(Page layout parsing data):
^^^^^^^^^^^^^^^^

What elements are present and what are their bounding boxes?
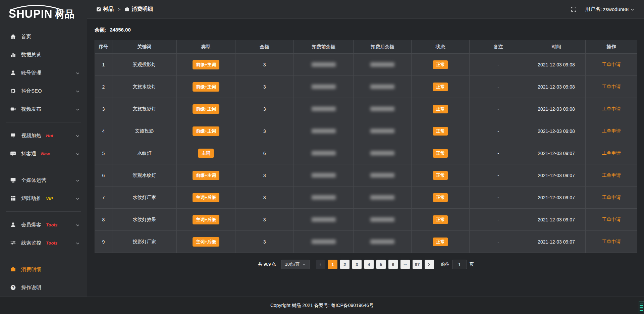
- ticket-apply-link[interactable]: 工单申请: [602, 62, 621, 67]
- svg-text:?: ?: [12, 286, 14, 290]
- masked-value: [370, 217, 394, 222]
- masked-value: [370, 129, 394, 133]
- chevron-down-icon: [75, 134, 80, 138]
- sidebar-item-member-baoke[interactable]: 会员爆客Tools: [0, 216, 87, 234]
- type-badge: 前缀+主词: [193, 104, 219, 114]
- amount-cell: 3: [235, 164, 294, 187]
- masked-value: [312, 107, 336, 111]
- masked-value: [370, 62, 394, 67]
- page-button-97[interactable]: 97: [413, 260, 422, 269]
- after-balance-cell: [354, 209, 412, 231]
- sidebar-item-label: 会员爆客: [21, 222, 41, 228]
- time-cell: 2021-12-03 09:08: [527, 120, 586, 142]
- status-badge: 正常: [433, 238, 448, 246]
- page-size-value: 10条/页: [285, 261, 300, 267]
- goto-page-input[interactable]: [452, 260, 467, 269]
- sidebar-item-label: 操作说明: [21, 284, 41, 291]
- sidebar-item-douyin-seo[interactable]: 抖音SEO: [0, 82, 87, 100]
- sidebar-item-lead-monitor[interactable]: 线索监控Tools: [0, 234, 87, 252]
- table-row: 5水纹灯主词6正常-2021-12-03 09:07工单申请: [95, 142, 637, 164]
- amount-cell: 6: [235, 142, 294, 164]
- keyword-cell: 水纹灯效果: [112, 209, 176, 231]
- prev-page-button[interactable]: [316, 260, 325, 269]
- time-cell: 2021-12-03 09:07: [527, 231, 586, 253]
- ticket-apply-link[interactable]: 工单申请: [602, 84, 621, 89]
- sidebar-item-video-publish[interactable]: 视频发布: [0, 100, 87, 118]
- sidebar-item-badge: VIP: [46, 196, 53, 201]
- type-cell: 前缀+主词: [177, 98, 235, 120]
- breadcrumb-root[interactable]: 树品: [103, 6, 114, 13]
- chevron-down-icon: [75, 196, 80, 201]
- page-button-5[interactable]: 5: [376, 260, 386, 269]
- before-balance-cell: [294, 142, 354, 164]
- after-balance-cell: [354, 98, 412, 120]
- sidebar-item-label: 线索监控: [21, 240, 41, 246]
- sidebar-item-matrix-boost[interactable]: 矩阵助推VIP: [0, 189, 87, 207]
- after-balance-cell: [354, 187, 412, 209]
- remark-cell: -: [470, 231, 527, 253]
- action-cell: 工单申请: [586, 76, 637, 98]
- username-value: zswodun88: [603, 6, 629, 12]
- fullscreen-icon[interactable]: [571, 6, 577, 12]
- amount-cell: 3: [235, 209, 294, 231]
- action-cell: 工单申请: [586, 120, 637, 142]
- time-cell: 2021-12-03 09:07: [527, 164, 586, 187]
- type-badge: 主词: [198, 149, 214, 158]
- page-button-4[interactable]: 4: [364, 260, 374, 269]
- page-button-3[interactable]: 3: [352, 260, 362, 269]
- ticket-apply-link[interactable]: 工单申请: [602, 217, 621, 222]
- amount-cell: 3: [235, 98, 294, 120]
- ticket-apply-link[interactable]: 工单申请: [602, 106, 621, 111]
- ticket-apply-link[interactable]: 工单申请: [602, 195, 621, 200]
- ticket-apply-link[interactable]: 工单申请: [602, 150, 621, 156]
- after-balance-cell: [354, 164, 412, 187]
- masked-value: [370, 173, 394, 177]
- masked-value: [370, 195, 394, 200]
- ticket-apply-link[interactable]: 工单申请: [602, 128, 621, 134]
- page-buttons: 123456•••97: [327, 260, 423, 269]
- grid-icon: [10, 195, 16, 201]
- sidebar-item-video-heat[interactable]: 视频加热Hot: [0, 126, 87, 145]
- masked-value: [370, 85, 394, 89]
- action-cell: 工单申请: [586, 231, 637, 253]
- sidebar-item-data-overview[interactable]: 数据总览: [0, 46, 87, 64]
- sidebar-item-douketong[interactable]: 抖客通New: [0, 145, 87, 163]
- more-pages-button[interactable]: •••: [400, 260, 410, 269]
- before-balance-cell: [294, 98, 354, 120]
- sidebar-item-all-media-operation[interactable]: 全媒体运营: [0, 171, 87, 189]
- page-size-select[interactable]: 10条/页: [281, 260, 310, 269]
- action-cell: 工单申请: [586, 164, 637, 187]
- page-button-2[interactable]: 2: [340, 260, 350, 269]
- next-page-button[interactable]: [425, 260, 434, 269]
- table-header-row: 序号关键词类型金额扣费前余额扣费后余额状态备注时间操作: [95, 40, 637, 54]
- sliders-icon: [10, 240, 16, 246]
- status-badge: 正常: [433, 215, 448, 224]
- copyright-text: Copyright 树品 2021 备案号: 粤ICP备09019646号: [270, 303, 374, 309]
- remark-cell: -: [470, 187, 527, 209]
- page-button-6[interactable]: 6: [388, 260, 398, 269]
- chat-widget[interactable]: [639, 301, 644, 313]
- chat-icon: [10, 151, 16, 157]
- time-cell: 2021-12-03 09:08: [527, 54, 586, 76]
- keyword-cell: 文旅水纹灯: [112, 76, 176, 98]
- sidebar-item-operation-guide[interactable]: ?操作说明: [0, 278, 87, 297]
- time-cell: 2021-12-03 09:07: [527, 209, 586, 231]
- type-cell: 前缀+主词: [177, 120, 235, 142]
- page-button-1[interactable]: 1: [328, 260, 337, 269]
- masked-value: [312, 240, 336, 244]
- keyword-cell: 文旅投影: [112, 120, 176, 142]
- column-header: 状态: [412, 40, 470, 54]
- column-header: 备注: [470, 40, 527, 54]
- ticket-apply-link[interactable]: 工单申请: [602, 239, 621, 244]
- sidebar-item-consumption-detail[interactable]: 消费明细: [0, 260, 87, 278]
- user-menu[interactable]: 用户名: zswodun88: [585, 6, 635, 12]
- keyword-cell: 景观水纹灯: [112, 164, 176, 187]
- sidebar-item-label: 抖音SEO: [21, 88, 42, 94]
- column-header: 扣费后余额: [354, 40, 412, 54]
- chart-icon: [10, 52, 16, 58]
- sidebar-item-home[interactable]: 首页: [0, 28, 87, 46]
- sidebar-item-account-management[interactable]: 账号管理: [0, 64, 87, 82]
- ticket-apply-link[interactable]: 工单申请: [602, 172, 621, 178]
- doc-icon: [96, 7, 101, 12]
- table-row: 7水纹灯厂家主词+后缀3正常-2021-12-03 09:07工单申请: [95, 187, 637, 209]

^^^^^^^^^^^^^^^^

(TASK INSTRUCTIONS):
Output the records above unchanged, minus their pictures.

(PROBLEM SOLUTION):
What elements are present and what are their bounding boxes?
- ticket-apply-link[interactable]: 工单申请: [602, 62, 621, 67]
- svg-text:?: ?: [12, 286, 14, 290]
- masked-value: [370, 217, 394, 222]
- masked-value: [370, 129, 394, 133]
- chevron-down-icon: [75, 134, 80, 138]
- sidebar-item-member-baoke[interactable]: 会员爆客Tools: [0, 216, 87, 234]
- type-badge: 前缀+主词: [193, 104, 219, 114]
- amount-cell: 3: [235, 164, 294, 187]
- masked-value: [312, 107, 336, 111]
- masked-value: [370, 62, 394, 67]
- page-button-97[interactable]: 97: [413, 260, 422, 269]
- after-balance-cell: [354, 209, 412, 231]
- sidebar-item-label: 会员爆客: [21, 222, 41, 228]
- time-cell: 2021-12-03 09:08: [527, 120, 586, 142]
- status-badge: 正常: [433, 238, 448, 246]
- page-size-value: 10条/页: [285, 261, 300, 267]
- goto-page-input[interactable]: [452, 260, 467, 269]
- sidebar-item-label: 操作说明: [21, 284, 41, 291]
- sidebar-item-douyin-seo[interactable]: 抖音SEO: [0, 82, 87, 100]
- sidebar-item-lead-monitor[interactable]: 线索监控Tools: [0, 234, 87, 252]
- table-row: 5水纹灯主词6正常-2021-12-03 09:07工单申请: [95, 142, 637, 164]
- amount-cell: 6: [235, 142, 294, 164]
- keyword-cell: 水纹灯效果: [112, 209, 176, 231]
- prev-page-button[interactable]: [316, 260, 325, 269]
- time-cell: 2021-12-03 09:07: [527, 231, 586, 253]
- ticket-apply-link[interactable]: 工单申请: [602, 84, 621, 89]
- sidebar-item-video-publish[interactable]: 视频发布: [0, 100, 87, 118]
- sidebar-item-badge: VIP: [46, 196, 53, 201]
- type-cell: 前缀+主词: [177, 98, 235, 120]
- breadcrumb-root[interactable]: 树品: [103, 6, 114, 13]
- chevron-down-icon: [75, 196, 80, 201]
- page-button-5[interactable]: 5: [376, 260, 386, 269]
- before-balance-cell: [294, 142, 354, 164]
- after-balance-cell: [354, 98, 412, 120]
- sidebar-item-label: 线索监控: [21, 240, 41, 246]
- sidebar-item-matrix-boost[interactable]: 矩阵助推VIP: [0, 189, 87, 207]
- after-balance-cell: [354, 187, 412, 209]
- remark-cell: -: [470, 231, 527, 253]
- action-cell: 工单申请: [586, 76, 637, 98]
- username-value: zswodun88: [603, 6, 629, 12]
- fullscreen-icon[interactable]: [571, 6, 577, 12]
- amount-cell: 3: [235, 209, 294, 231]
- action-cell: 工单申请: [586, 120, 637, 142]
- time-cell: 2021-12-03 09:07: [527, 164, 586, 187]
- type-badge: 主词: [198, 149, 214, 158]
- page-button-4[interactable]: 4: [364, 260, 374, 269]
- page-button-3[interactable]: 3: [352, 260, 362, 269]
- ticket-apply-link[interactable]: 工单申请: [602, 217, 621, 222]
- amount-cell: 3: [235, 98, 294, 120]
- ticket-apply-link[interactable]: 工单申请: [602, 106, 621, 111]
- ticket-apply-link[interactable]: 工单申请: [602, 195, 621, 200]
- ticket-apply-link[interactable]: 工单申请: [602, 150, 621, 156]
- after-balance-cell: [354, 164, 412, 187]
- masked-value: [370, 173, 394, 177]
- masked-value: [370, 195, 394, 200]
- ticket-apply-link[interactable]: 工单申请: [602, 128, 621, 134]
- page-buttons: 123456•••97: [327, 260, 423, 269]
- grid-icon: [10, 195, 16, 201]
- sidebar-item-video-heat[interactable]: 视频加热Hot: [0, 126, 87, 145]
- masked-value: [370, 85, 394, 89]
- action-cell: 工单申请: [586, 231, 637, 253]
- sidebar-item-data-overview[interactable]: 数据总览: [0, 46, 87, 64]
- sidebar-item-douketong[interactable]: 抖客通New: [0, 145, 87, 163]
- more-pages-button[interactable]: •••: [400, 260, 410, 269]
- before-balance-cell: [294, 98, 354, 120]
- sidebar-item-all-media-operation[interactable]: 全媒体运营: [0, 171, 87, 189]
- page-size-select[interactable]: 10条/页: [281, 260, 310, 269]
- action-cell: 工单申请: [586, 164, 637, 187]
- page-button-2[interactable]: 2: [340, 260, 350, 269]
- next-page-button[interactable]: [425, 260, 434, 269]
- table-header-row: 序号关键词类型金额扣费前余额扣费后余额状态备注时间操作: [95, 40, 637, 54]
- sliders-icon: [10, 240, 16, 246]
- status-badge: 正常: [433, 215, 448, 224]
- copyright-text: Copyright 树品 2021 备案号: 粤ICP备09019646号: [270, 303, 374, 309]
- remark-cell: -: [470, 187, 527, 209]
- page-button-6[interactable]: 6: [388, 260, 398, 269]
- chat-widget[interactable]: [639, 301, 644, 313]
- chat-icon: [10, 151, 16, 157]
- time-cell: 2021-12-03 09:08: [527, 54, 586, 76]
- keyword-cell: 文旅水纹灯: [112, 76, 176, 98]
- sidebar-item-operation-guide[interactable]: ?操作说明: [0, 278, 87, 297]
- time-cell: 2021-12-03 09:07: [527, 209, 586, 231]
- type-cell: 前缀+主词: [177, 120, 235, 142]
- page-button-1[interactable]: 1: [328, 260, 337, 269]
- masked-value: [312, 240, 336, 244]
- keyword-cell: 文旅投影: [112, 120, 176, 142]
- column-header: 状态: [412, 40, 470, 54]
- column-header: 备注: [470, 40, 527, 54]
- ticket-apply-link[interactable]: 工单申请: [602, 239, 621, 244]
- sidebar-item-consumption-detail[interactable]: 消费明细: [0, 260, 87, 278]
- user-menu[interactable]: 用户名: zswodun88: [585, 6, 635, 12]
- keyword-cell: 景观水纹灯: [112, 164, 176, 187]
- sidebar-item-label: 抖音SEO: [21, 88, 42, 94]
- column-header: 扣费后余额: [354, 40, 412, 54]
- chart-icon: [10, 52, 16, 58]
- sidebar-item-home[interactable]: 首页: [0, 28, 87, 46]
- sidebar-item-account-management[interactable]: 账号管理: [0, 64, 87, 82]
- ticket-apply-link[interactable]: 工单申请: [602, 172, 621, 178]
- doc-icon: [96, 7, 101, 12]
- table-row: 7水纹灯厂家主词+后缀3正常-2021-12-03 09:07工单申请: [95, 187, 637, 209]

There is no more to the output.